چكيده به لاتين
With the spread of the Internet and smartphones, the use of social networks as a powerful communication tool has become popular among people in different communities. Social networks enable users to share a variety of content such as text, links, videos, and images across a network of followers. Twitter is one of the most popular and fast-growing social networks. Twitter users tweet a number of messages throughout the day, which includes the events of their daily lives as well as important world news and events. In most cases, events and news are published on Twitter before being covered by news media. Identifying these events is a challenging topic in the field of text-mining that has attracted the attention of many researchers. Deep learning is a sub-branch of machine learning that tries to extract high-level abstract concepts from data based on a set of algorithms. This process is performed using a deep neural network that has several layers of linear and nonlinear transformations. We can answer many natural language processing issues more easily using deep learning in the text. The purpose of this study is to identify Twitter social networking events with the help of deep learning; For this purpose, we proposed two models based on deep learning.

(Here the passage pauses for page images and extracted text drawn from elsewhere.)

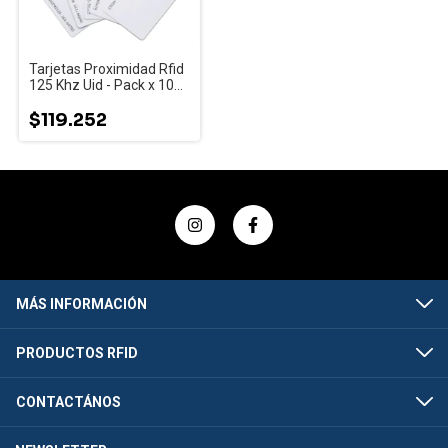
Tarjetas Proximidad Rfid
125 Khz Uid - Pack x 100
Unidades.
$119.252
MÁS INFORMACIÓN
PRODUCTOS RFID
CONTACTÁNOS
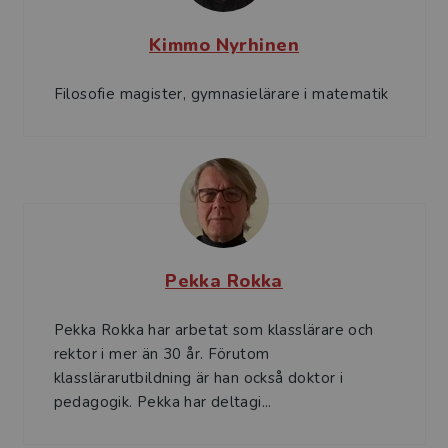
Kimmo Nyrhinen
Filosofie magister, gymnasielärare i matematik
Pekka Rokka
Pekka Rokka har arbetat som klasslärare och
rektor i mer än 30 år. Förutom
klasslärarutbildning är han också doktor i
pedagogik. Pekka har deltagi...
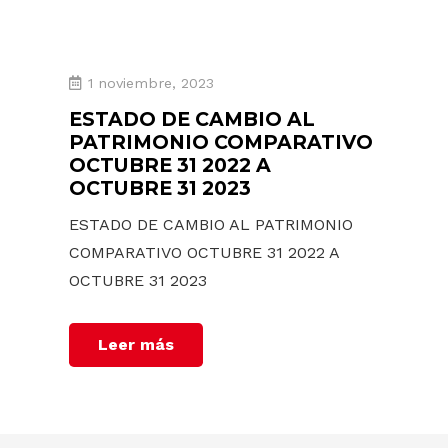
1 noviembre, 2023
ESTADO DE CAMBIO AL
PATRIMONIO COMPARATIVO
OCTUBRE 31 2022 A
OCTUBRE 31 2023
ESTADO DE CAMBIO AL PATRIMONIO
COMPARATIVO OCTUBRE 31 2022 A
OCTUBRE 31 2023
Leer más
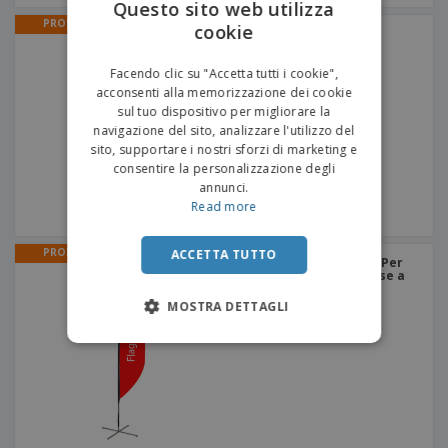
Questo sito web utilizza
PROMO
cookie
ENGLISH
Roll-Up
ITALIAN
Facendo clic su "Accetta tutti i cookie",
acconsenti alla memorizzazione dei cookie
sul tuo dispositivo per migliorare la
navigazione del sito, analizzare l'utilizzo del
sito, supportare i nostri sforzi di marketing e
consentire la personalizzazione degli
annunci.
Read more
PROMO
ACCETTA TUTTO
Bandiere Pubblicitarie | Per
Pavimento | 1 Volto | Base a
Croce - Grigia
MOSTRA DETTAGLI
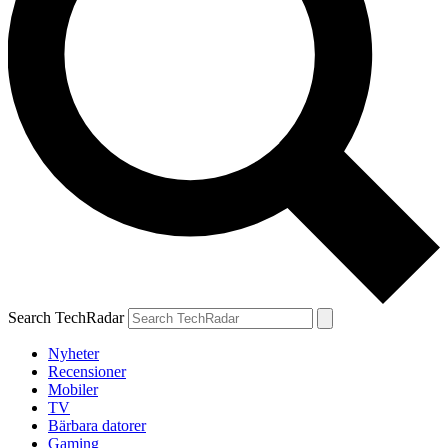
Search TechRadar
Nyheter
Recensioner
Mobiler
TV
Bärbara datorer
Gaming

The first proposed model (Sem-DED) consists of two parts: Identifying events on Twitter and adapting the news to the resulting events. In the event identification section, we first pre-process the text, then extract the text embeds by combining the Sentence Transformer model and the UMAP dimension reduction technique. Finally, the final tweet vector is used as the input of the HDBSCAN algorithm to identify the topics of the tweets. Evaluation of the clustering results shows that the proposed method has a minimum improvement of 8% and a maximum improvement of 32% in the F-score criterion compared to other existence-based studies. Then we use a neural network model to link the identified news and topics, and the results show that the neural network model performs significantly better with high accuracy (about 97%) than other classification models.
In the second proposed model (DeepGraph), an online graphic method based on deep learning to identify events is presented. In this model, a combination of the Word2vec model, community identification methods, and WMD distance criterion are used. In this model, graph nodes are composed of tweets, and if two tweets have at least one common nominal entity, the semantic similarity is calculated using the WMD criterion, and if their value is more than a threshold value, the margin between them Is formed. A greedy online community identification algorithm and LDA are then used to identify events. The combination of the LDA model and the WMD distance criterion is also used to combine repetitive events. The evaluation results show that compared to the three studies based on the existence of improvement, we had a minimum of 1% and a maximum of 25% in the F-score criterion.